Sunday, September 13, 2009

Pipe dream


September 7, 2009 - Monday
I spent a good chunk of the weekend driving, and the Beast passed the 5000 km mark yesterday. (In three weeks! Dad gum, I don't know how we did it.) Roger organized a brunch in Auhafen at 10 a.m. yesterday, so after a church service where Florian led, I cruised on over to Basel.
With the drone of the V2, country music in one ear and a never-changing scenery on both sides of a long, straight, boring road, my mind tends to wander all over the place. Yesterday morning was no different. However, due to the fact that the antemeridian temperatures are very fresh and I was wearing a couple layers more than I'm used to, my mind was probably more active than usual, which caused it to meander around various subjects related to motorized vehicles, trip over a notion a couple times, and then poof up like a Pomeranian when the notion solidified into an actual idea.
Backtrack: Florian came home from Oregon to tell me about a gutted blue El Camino sitting near the garage where he'd worked. And suddenly my daydream of a Dodge Ram Hemi as Beastie Hauler was replaced with a vision of a classic Camino with a Buell in the back.
I asked Ted Regentin to look into it, which he very kindly did. He judged it a basket case, saying I could "spend $20,000 to have a decent $10,000 car."
I'm still interested despite that, as I told him. He's a very busy guy, though, so there's been no progress on finding a suitable Camino, let alone restoring it.
I figure on a buy price of $5000, restoration $5000 to $9000, shipping back to Switzerland $6000. Meaning maximum expenditure on this project would be twenty grand.
Except, as I considered during the hour's drive to Basel yesterday, why just have it shipped? I should make something of it.

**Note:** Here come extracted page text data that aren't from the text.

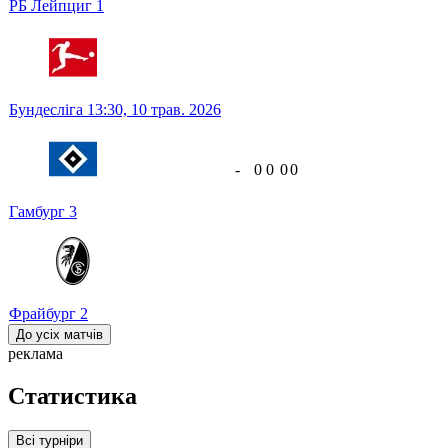
РБ Лейпциг
1
Бундесліга
13:30,
10 трав. 2026
-
0
0
0
0
Гамбург
3
Фрайбург
2
До усіх матчів
реклама
Статистика
Всі турніри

I've been thinking about extensive motorcycle tours for quite a while now, and the easiest place to do it would be the States, since I speak the language and there'd be plenty of Harley dealers around just in case something needed fixing... Anyway, so as not to turn this into a stream of consciousness, the Pomeranian poof idea was to ship the Beastie to the East Coast, make our leisurely way across the U.S., tending to stay north, pick up the Camino in Oregon, load up the Beastie and drive back east, stopping now and again to exercise the bike, loading Beast and Beastie Hauler into a ship at a southern port and going home.
(Florian pointed out what I'd already considered; namely that buying a bike in the States would come cheaper than shipping mine over. But I don't want to do it on just any bike. I want to do it with my bike.)
I got some handy informations from this site. I'd calculate ten to twelve thousand kilometers on the Beast, since I wouldn't be taking the fastest route cross country and on the way back I'd use it on occasion too. The author had 13 days to cross from coast to coast; I'll give myself a month for each direction. As usual, I won't plan anything ahead of time, because my plans never turn out anyway. I would, however, like the use the opportunity to visit Centralia and the Blue Ridge Mountains, and on the way back in the Camino drive famous Route 66. I'd avoid the cities; I can't stand urban anything and I don't have NY or Vegas on my must-have-seen list. Not to mention I'd probably put the Beast at risk if I left it anywhere in a city. I can't stand cities. I'll stick to the dusty byroads and little towns.
It wouldn't be a tour in the sense of loaded saddlebags and weighted shocks; I'm driving neither GS nor Ténéré. I'd do it sissy style, staying in hotels and motels along the way and buying whatever I needed. That way I believe I could cram everything I need into a trekking rucksack, like I did for Corsica. I'd rather not deck the Beast out in travel bags if I can help it.
Admittedly, the rucksack was stuffed with gear for just ten days. But with some wastefulness - sending things home when I don't need them anymore, and if I do need them, buying them again - I think I could survive on one backpack.
On bike tours I usually calculate €100 per day for gas, food and lodgings; it's never that much, and it'd be even less in the States, but in order to have enough on the side for emergancies or special expenditures, let's go with that. For two months' travel I'd bring $6000.
Hokay. $12,000 or so for the Camino, $6000 to ship it and the Beastie back home, $6000 for the whole trip, no clue what getting the beast over there will cost. I basically need to calculate $25,000 to $30,000. For two months. Dang.
Hm. It's obviously not going to happen that soon. I'm still waiting to see if I can't move out to the boondocks by the end of the year; if I get to furnish three rooms in my usual extravagent style it'll cost a pretty penny too. Also, even if I can settle on a Camino with Ted Regentin, he'll have quite a while before it's ready for pickup.
That means I have plenty of time to save up for this trip.
For a while I thought I'd never go back to States; I hate bothering with the arrogance of border officials. But for a bike tour, and to pick up a nicely restore classic car the likes of which in Switzerland I believe you could number on one hand... Yeah, I'd do that.
I've been listening to too much country music. Now I'm going to go browse Craiglist for Caminos in the Portland area.